Drupal 8 and Solr Search

A key way to improve the search on your Drupal 8 site is to 'tag' content with Taxonomy Terms. This expands the visibility of your content and allows the content to show up when site visitors enter the term name into your site's search.

For example, you may have a blog post about Drupal, and you add the term "enterprise authoring" to it. If the post itself does not contain the words "enterprise authoring" in the body, or title, or whatever other fields you've indexed, the post will still show up in the results by virtue of having the tag. With search being an important means of helping users find content on your site, allows you to groom your content so your users find what they are looking for faster. 

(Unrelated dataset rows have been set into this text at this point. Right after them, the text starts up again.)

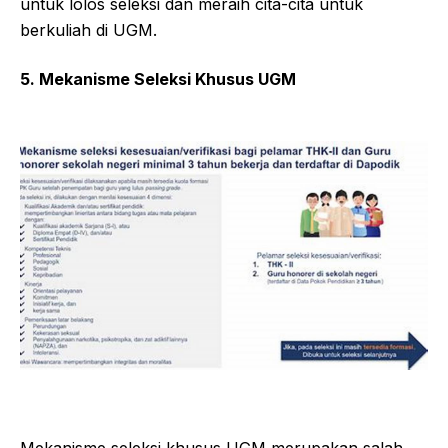
untuk lolos seleksi dan meraih cita-cita untuk
berkuliah di UGM.
5. Mekanisme Seleksi Khusus UGM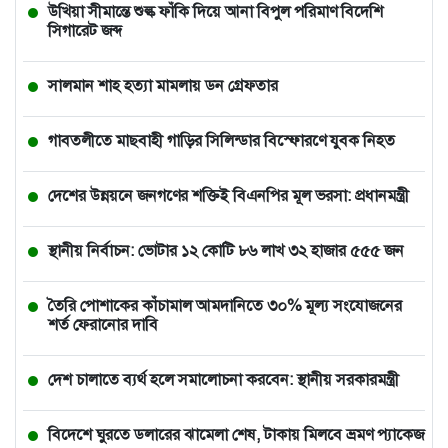
উখিয়া সীমান্তে শুল্ক ফাঁকি দিয়ে আনা বিপুল পরিমাণ বিদেশি
সিগারেট জব্দ
সালমান শাহ হত্যা মামলায় ডন গ্রেফতার
গাবতলীতে মাছবাহী গাড়ির সিলিন্ডার বিস্ফোরণে যুবক নিহত
দেশের উন্নয়নে জনগণের শক্তিই বিএনপির মূল ভরসা: প্রধানমন্ত্রী
স্থানীয় নির্বাচন: ভোটার ১২ কোটি ৮৬ লাখ ৩২ হাজার ৫৫৫ জন
তৈরি পোশাকের কাঁচামাল আমদানিতে ৩০% মূল্য সংযোজনের
শর্ত ফেরানোর দাবি
দেশ চালাতে ব্যর্থ হলে সমালোচনা করবেন: স্থানীয় সরকারমন্ত্রী
বিদেশে ঘুরতে ডলারের ঝামেলা শেষ, টাকায় মিলবে ভ্রমণ প্যাকেজ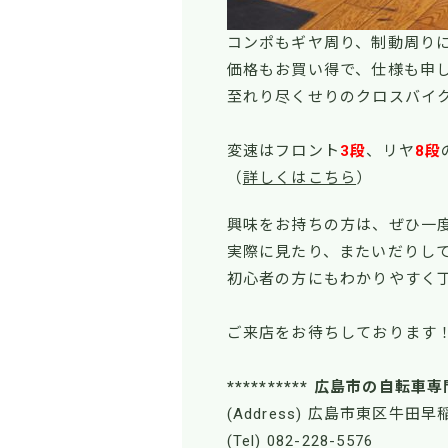
コンポもギヤ周り、制動周り
価格もお買い得で、仕様も申
至れり尽くせりのクロスバイ
変速はフロント
3
段
、リヤ
8
段
（
詳しくはこちら
）
興味をお持ちの方は、ぜひ一
実際に見たり、またいだりし
初心者の方にもわかりやすく
ご来店をお待ちしております
********** 広島市の自転車専
(Address) 広島市東区牛田早稲
(Tel) 082-228-5576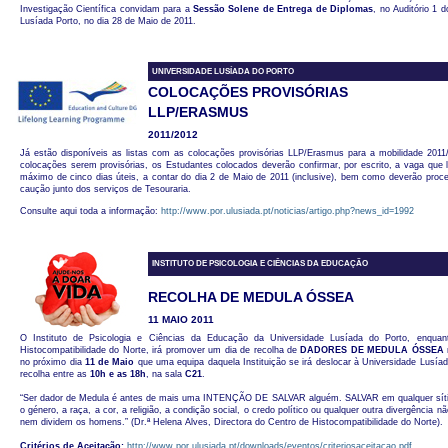
Investigação Científica convidam para a
Sessão Solene de Entrega de Diplomas
, no Auditório 1
Lusíada Porto, no dia 28 de Maio de 2011.
UNIVERSIDADE LUSÍADA DO PORTO
COLOCAÇÕES PROVISÓRIAS
LLP/ERASMUS
2011/2012
Já estão disponíveis as listas com as colocações provisórias LLP/Erasmus para a mobilidade 2011
colocações serem provisórias, os Estudantes colocados deverão confirmar, por escrito, a vaga que lh
máximo de cinco dias úteis, a contar do dia 2 de Maio de 2011 (inclusive), bem como deverão pro
caução junto dos serviços de Tesouraria.
Consulte aqui toda a informação:
http://www.por.ulusiada.pt/noticias/artigo.php?news_id=1992
INSTITUTO DE PSICOLOGIA E CIÊNCIAS DA EDUCAÇÃO
RECOLHA DE MEDULA ÓSSEA
11 MAIO 2011
O Instituto de Psicologia e Ciências da Educação da Universidade Lusíada do Porto, enquan
Histocompatibilidade do Norte, irá promover um dia de recolha de
DADORES DE MEDULA ÓSSEA
no próximo dia
11 de Maio
que uma equipa daquela Instituição se irá deslocar à Universidade Lusíad
recolha entre as
10h e as 18h
, na sala
C21
.
“Ser dador de Medula é antes de mais uma INTENÇÃO DE SALVAR alguém. SALVAR em qualquer síti
o género, a raça, a cor, a religião, a condição social, o credo político ou qualquer outra divergência 
nem dividem os homens.” (Dr.ª Helena Alves, Directora do Centro de Histocompatibilidade do Norte).
Critérios de Aceitação:
http://www.por.ulusiada.pt/downloads/eventos/criteriosaceitacao.pdf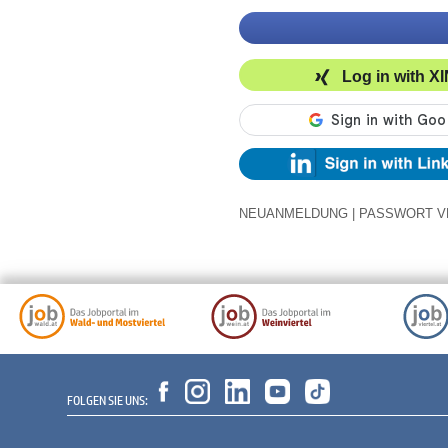
Log in with X
NEUANMELDUNG
|
PASSWORT V
FOLGEN SIE UNS:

The following explains how to configure Drupal 8 using the Search API and Solr to accomplish the above. 

Prerequisites:

  • Make sure you have the following modules installed and enabled: Search API, Search API Taxonomy Term Handlers, Solr Search. 
  • Make sure your site is connected and communicating with a Solr server and you have an Index set up.  
  • Make sure you've already added a taxonomy term entity reference field to the content type(s) you wish to tag. For example, you've added a field for references to the default "Free Tag" vocabulary to your 'Basic Page' content type. 
A screenshot of a section of the Drupal Administrative User Interface

 

TL;DR

If you already know a lot about this, the key to getting this to work is to make sure the Name of the entity reference field is added to the search Index as a 'Fulltext' Type. 
 

A picture of a page within the Drupal Administrative Interface.

 

Here are the steps to accomplish the above broken down:

  1. Go to the field management page for your Index (ex: Administration->Configuration->Search and metadata->Search API->Acquia Search Solr Index)
  2. Click the "Add Fields" button to open a list of fields. 
  3. Find your term reference field, in the Content section. Don't just click the "Add Field" button, instead, click the little (+) link. 
     A picture of a page within the Drupal Administrative Interface.
  4. After clicking the (+) you should get another bullet point for Taxonomy term, with an additional (+). Click that one as well. This will give you yet more bullet items. From the longer list, click the "Add" button for the Name of your field, and then the "Done" button to close out the modal. 
     

    A picture of a page within the Drupal Administrative Interface.

     

  5. Back on the field management page, you should see a new item in the Content section for the field you just added. Make sure you change the field Type to Fulltext from String. A picture of a page within the Drupal Administrative Interface.

     

  6. Once that is done, and you've made whatever other changes you need to make, you'll need to re-index your content. On the "View" tab for the Index is a link to "Queue all items for reindexing." Depending on your configuration, you may need to run cron a few times and clear your cache before you start seeing the taxonomy terms show up in your search results.